The western conference is the one that looks the most lop-sided. You have the conference winners, then everyone else. Chicago will be the team to stop in the west, and it’ll take some doing on recent form.
That said, #becauseitsthecup and all that nonsense, so let’s see what happens.
First up? Nashville.
|Western Conference Round One|
|Nashville Predators||Vs||Chicago Blackhawks|
|2nd Wildcard||Seeding||1st Central|
If we’re being honest, the Predators are only here because of the rest of a bad bunch, they haven’t regressed as bad as Los Angeles and weren’t quite as hit and miss as Winnipeg. But they’re here, and anything is possible in seven games.

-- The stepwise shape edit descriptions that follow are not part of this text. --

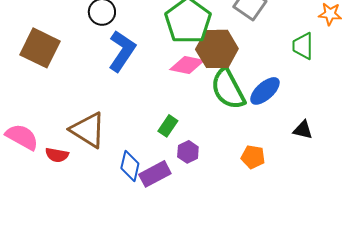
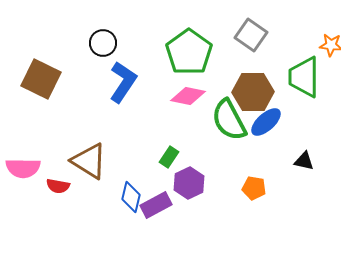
green trapezoid: (303, 46) -> (304, 77), size x1.5
brown hexagon: (217, 49) -> (253, 92), moved
pink semicircle: (22, 137) -> (23, 168), turned 152
purple hexagon: (188, 152) -> (189, 183), size x1.4

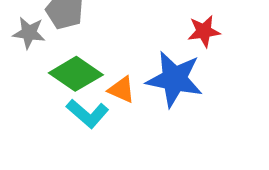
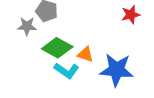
blue star: (174, 79) -> (117, 70), moved

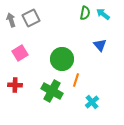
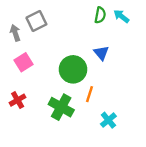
gray arrow: (11, 20) -> (15, 33), moved
blue triangle: (100, 45) -> (101, 53), moved
red cross: (15, 85) -> (18, 100), turned -32

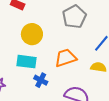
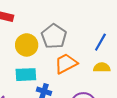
gray pentagon: (74, 17) -> (54, 36), moved

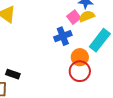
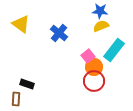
pink square: (74, 17) -> (88, 56), moved
blue cross: (63, 36) -> (59, 33), moved, turned -30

Unfortunately for them, the Hawks have had their number this year.
|Record versus opponent|
The Hawks lead the overall series, and won out 4-1 in their five games this year. Four from five would be enough to see them progress in the playoffs. Speaking of which, in the two series in which they have met, the Hawks have won both 4-2. The Predators have only won three playoff series in their 18 playing seasons of existence.
|Ryan Johansen||47||Assists||55||Patrick Kane|
|Victor Arvidsson||246||Shots||292||Patrick Kane|
|Cody McLeod||22.2*||Shot %||21.0||Artem Anisimov|
*Cody McLeod’s shot percentage while with Nashville.
Nashville only had three players break the 20-goal mark, although 12 had 10+, while the Hawks had six players break 20, but only seven who were in double figures. Nashville’s scoring runs deeper, but the Blackhawks’ scoring players are elite. Artemi Panarin has had himself two good years, and the noted garbage human in the table above continues to score well. They’re going to be tough to stop. But the depth of the Preds could come to play, in which case it’s anyone’s ball game.
|Even Strength Team Possession|
|Unadjusted Possession Leaders (ES, min 200 minutes)|
|Nashville||PK Subban (54.87)||Ryan Johansen (56.39)||PK Subban (54.63)||Ryan Johansen (55.82)|
|Chicago||Michal Kempny (56.6)||Artemi Panarin (54.68)||Michal Kempny (56.73)||Marcus Kruger (53.57)|
Nashville are the better possession team, according to the numbers from Corsica.hockey. Seemingly, Chicago do more with the puck when they have it, but Nashville only scored four less goals than the Hawks in all situations.
Curious stat – only eight Blackhawks players are positive Fenwick players, whereas 14 Preds are. Maybe this isn’t as cut and dry as we thought.
|Power Play||Penalty Kill|
|PPG For||SHG Against||PPG Against||SHG For|
Two average power plays go head to head, and while the Preds’ penalty kill isn’t outstanding, it is better than the Hawks’. The Preds lead the league in shorthanders, while the Hawks are dead last in that regard too. Maybe another way the Preds could take them down would be to draw penalties?
|Pekka Rinne||Jusse Saros||Corey Crawford||Scott Darling|
|All Sits Sv%||91.80||92.35||91.84||92.36|
|All Sits HDSv%||77.97||79.37||82.28||84.68|
Two very good starters (believe nobody who tells you Corey Crawford isn’t elite), two more than capable backups. Neither team will be afraid to throw in their backups, with Saros robbing several teams this year, and Darling having a cult following for how good he is.
If the games remain 5 on 5 for a sustained amount of time, you can apparently rely on the Hawks duo a little bit more, but it’s negligible. I don’t think we’ll see either team rack up a huge score on any given night.
It really is a toss-up over whether you go with league position or look at the numbers. On form, you go Hawks. On numbers, you tend to second-guess that.
If the big players for the Hawks turn up from the start, it’ll be over in five. If it takes a few games for the top line to get going, the Preds might have nicked a couple, and that would make the tie very interesting.
The reward is a second round meeting with either Minnesota or St Louis.